Our study, in particular, was limited by several factors. First, the data on resource utilization which was prospectively assembled and retrospectively analyzed do not include either hospitalizations or tests ordered outside of New York Presbyterian Hospital. Therefore, if patients of residents or attendings were more likely to have care outside our setting, then resource utilization would have been underestimated in that group. We do not have data that allow us to estimate the potential magnitude of the missing data, nor the direction of bias, if it exists. Second, although the analyses were adjusted for important demographic and clinical characteristics, especially comorbidity, we may not have captured all of the important factors for the case mix adjustment. Third, the same attendings were involved in caring for their own patients and in supervising residents, thereby potentially limiting the practice decisions made by the two groups. An approach comparing resident patients with patients managed by other providers might provide more definitive contrasts.35
Fourth, attendings were better able to provide continuity for the patients than residents, an inherent problem with resident schedules. Fifth, because data were collected over a 12-month interval from December through November, house officers occupied two different postgraduate years during the study; the comparison of performance of different PGYs was problematic.
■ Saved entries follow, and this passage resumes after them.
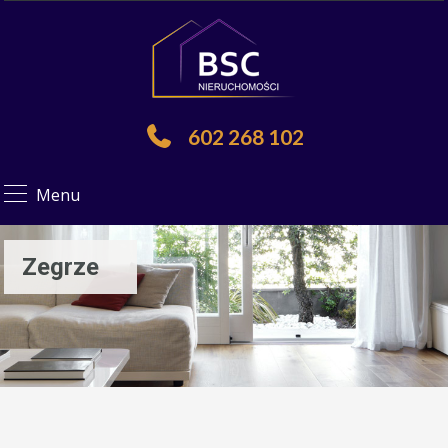
602 268 102
Menu
Zegrze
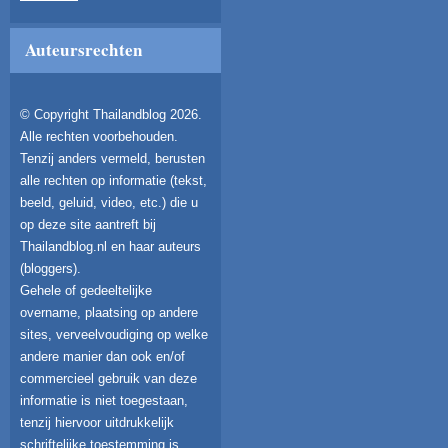
Auteursrechten
© Copyright Thailandblog 2026.
Alle rechten voorbehouden.
Tenzij anders vermeld, berusten
alle rechten op informatie (tekst,
beeld, geluid, video, etc.) die u
op deze site aantreft bij
Thailandblog.nl en haar auteurs
(bloggers).
Gehele of gedeeltelijke
overname, plaatsing op andere
sites, verveelvoudiging op welke
andere manier dan ook en/of
commercieel gebruik van deze
informatie is niet toegestaan,
tenzij hiervoor uitdrukkelijk
schriftelijke toestemming is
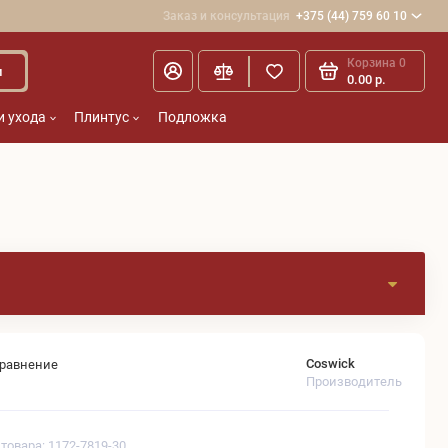
Заказ и консультация
+375 (44) 759 60 10
Корзина
0
и
0.00 р.
и ухода
Плинтус
Подложка
Coswick
сравнение
Производитель
 товара: 1172-7819-30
Sixth, the data were collected over 10 years ago; it may not completely reflect current practice, as the attending-to–resident supervisor ratio is now lower in ambulatory settings.
Our results indicate that resident patients had higher costs than attending patients, but the differences would have been seriously overestimated without adjustment. On the ambulatory side, the larger number of procedures and consults ordered for resident patients appears to drive the higher costs. In conclusion, it costs about 7% more for residents to manage patients than attendings and the higher costs for resident patients resulted from higher ambulatory costs. Without adjustment, the total costs would have appeared almost twice as high.